I find that if you have the files modified then they get excluded. I assume that this makes the incremental build times much smaller while maintaining main performance win of the unity build system.
I’m not sure the rules as I only just noticed this. With git as source control there’s a print out saying using git status, in perforce I’m not sure. Fallback might be file modification times but then I’m not sure what criteria it uses to decide to fallback to a full unity build again.
The unity build uses the selected version control’s changelist (i.e the things you see listed in git status for git). See for yourself: Commit everything, and suddenly no file will be excluded.
It is NOT whether the file is writable, nor is it UE/UBT “guessing” anything. This is a much simpler/dumber system.

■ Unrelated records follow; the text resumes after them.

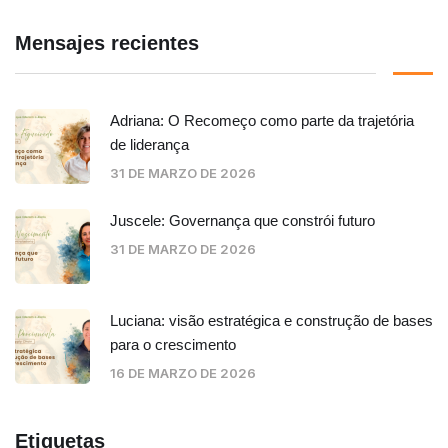
Mensajes recientes
Adriana: O Recomeço como parte da trajetória
de liderança
31 DE MARZO DE 2026
Juscele: Governança que constrói futuro
31 DE MARZO DE 2026
Luciana: visão estratégica e construção de bases
para o crescimento
16 DE MARZO DE 2026
Etiquetas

It makes sense that this would trigger eggregious behaviors in the case where you’ve started using a plugin: That’s a piece of code that will live in your project folder, but that you don’t want to commit. If you don’t cleanly setup your version control tool to ignore the wwise folder, it will force UE to keep assuming that you are in the process of modifying these plugin files.

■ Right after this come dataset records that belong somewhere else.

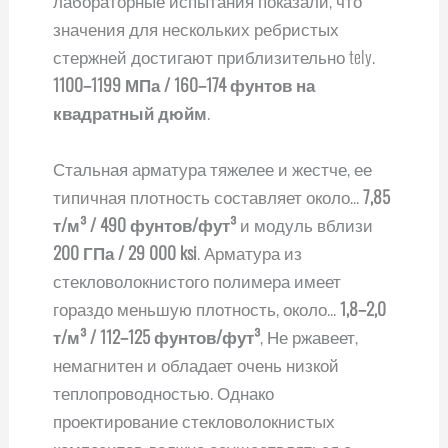
лабораторные испытания показали, что
значения для нескольких ребристых
стержней достигают приблизительно tely.
1100–1199 МПа / 160–174 фунтов на
квадратный дюйм
.
Стальная арматура тяжелее и жестче, ее
типичная плотность составляет около...
7,85
т/м³ / 490 фунтов/фут³
и модуль вблизи
200 ГПа / 29 000 ksi
. Арматура из
стекловолокнистого полимера имеет
гораздо меньшую плотность, около...
1,8–2,0
т/м³ / 112–125 фунтов/фут³
, Не ржавеет,
немагнитен и обладает очень низкой
теплопроводностью. Однако
проектирование стекловолокнистых
композитов должно осуществляться с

Adding more context to already necroed but interesting topic
From the TargetRules.cs we can read:
/// <summary>
/// Use a heuristic to determine which files are currently being iterated on and exclude them from unity blobs. This results in faster
/// incremental compile times. For Perforce repositories, the current implementation uses the read-only flag to distinguish the working
/// set, assuming that files will be made writable by the source control system if they are being modified. For Git repositories, the
/// implementation uses the git status command. Source code archives downloaded from Git as .zip files are not supported.
/// </summary>
[CommandLine("-DisableAdaptiveUnity", Value = "false")]
[XmlConfigFile(Category = "BuildConfiguration")]
public bool bUseAdaptiveUnityBuild { get; set; } = true;
So it checks if file is writable, but only if you use Perforce as a source control.